Mell works in a 3,600-square-foot studio that was once a grocery store, about three blocks from the hospital where he was born. Most of his works begin, he says, “sort of like automatic writing. I get a vague idea in my mind of what I want to do, grab a small canvas board, sit down, and make some marks, seeing where they take me. That may evolve into a second study that’s a little more refined, before I do the final painting.” For those finished creations, he always uses oil paints on linen canvas. “With oils, you can get the richest colors of any medium by far, and there’s no color or value you can’t mix,” he says. “And I just love the arbitrary texture of linen. It has a richness of texture to it that you don’t get as much with cotton canvas.”

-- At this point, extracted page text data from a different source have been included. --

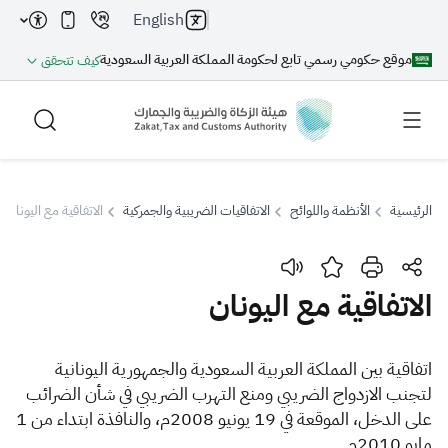
English
موقع حكومي رسمي تابع لحكومة المملكة العربية السعودية
كيف تتحقق
الرئيسية
الأنظمة واللوائح
الاتفاقيات الضريبية والجمركية
الاتفاقية مع اليونان
بحث
الاتفاقية مع اليونان
بحث AI
بحث
اتفاقية بين المملكة العربية السعودية والجمهورية اليونانية
لتجنب الازدواج الضريبي ومنع التهرب الضريبي في شأن الضرائب
اقتراحات
على الدخل، الموقعة في 19 يونيو 2008م، والنافذة ابتداء من 1
مايو 2010م.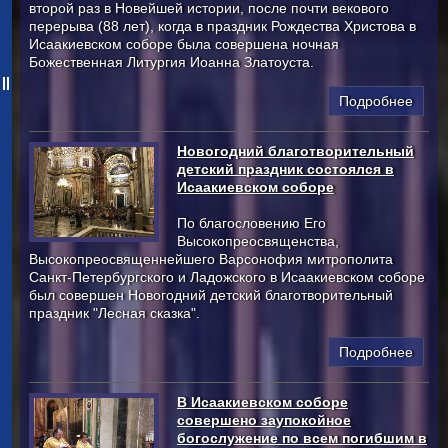
второй раз в Новейшей истории, после почти векового
перерыва (88 лет), когда в праздник Рождества Христова в
Исаакиевском соборе была совершена ночная
Божественная Литургия Иоанна Златоуста.
Подробнее
Новогодний благотворительный
детский праздник состоялся в
Исаакиевском соборе
По благословению Его
Высокопреосвященства,
Высокопреосвященнейшего Варсонофия митрополита
Санкт-Петербургского и Ладожского в Исаакиевском соборе
был совершен Новогодний детский благотворительный
праздник "Лесная сказка".
Подробнее
В Исаакиевском соборе
совершено заупокойное
богослужение по всем погибшим в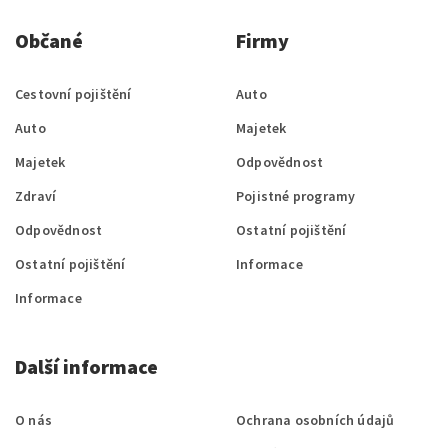
Občané
Firmy
Cestovní pojištění
Auto
Auto
Majetek
Majetek
Odpovědnost
Zdraví
Pojistné programy
Odpovědnost
Ostatní pojištění
Ostatní pojištění
Informace
Informace
Další informace
O nás
Ochrana osobních údajů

He acknowledges that his free-spirited approach to starting a painting can lead him in two very different directions. Some of his compositions are “very abstract,” such as his jagged, crystalline depiction of a cactus flower in DESERT DIAMOND or his reduction of Arizona landscapes to bold, almost block-like forms of solid color. Others, by contrast, come off as “more realistic.” For example, his large-scale piece ASCENDING STORM/GRAND CANYON [shown on the cover] heightens the canyon’s natural beauty through its variegated colors and crisply delineated forms. “That painting is a good example of how I deal with the power of nature,” he says.
“I’m lucky that people accept the fact that I paint in two styles,” Mell continues. “That I can move back and forth between abstraction and realism keeps me fresh.” So, too, he adds, does his occasional sculpting in clay. “Clay is a very forgiving medium I can work on at my leisure,” he explains of its appeal. His geometric, western-themed figures—cowboys, Indians, horses, bulls—are then cast in bronze.
When not working in his studio, he’s frequently out and about plein-air painting with artist friends Gary Ernest Smith or Larry Clarkson. “You’re out there doing five paintings a day, chasing shadows as they move across rocks, trying to get them in place before they move on you,” he says of such on-site challenges.
Mell is busy these days preparing for four shows—two museum shows and two gallery shows, all in Arizona. His works are in great demand and can be found in the permanent collections of the Tucson Museum of Art, the Phoenix Art Museum, and the Scottsdale Museum of Contemporary Art; in the corporate collections of companies such as Atlantic-Richfield, Bank One, and TriStar Pictures; and on the walls of private collectors including Diane Keaton, Arnold Schwarzenegger, and former Arizona governor and U.S. Secretary of the Interior Bruce Babbitt.
It’s particularly appropriate that Babbitt, long a champion of the southwestern environment, would prize the works of Ed Mell—a true indication that the dynamics and grandeur the artist aims to convey come through loud and clear. “The natural landscape is one of the few cherished treasures we all have,” says Mell. “Hopefully my work will help enhance people’s appreciation for that.”
Dossier
Representation
Overland Gallery of Fine Art, Scottsdale, AZ; Mark Sublette Medicine Man Gallery, Tucson, AZ; The Owings Gallery, Santa Fe, NM.
UPCOMING SHOWS
Solo show, Overland Gallery of Fine Art, March 1-13.
Solo sculpture show, Mark Sublette Medicine Man Gallery, through April 3.
Solo show, Tucson Museum of Art, through May 23.
Solo show, Museum of Northern Arizona, June 19-October 31.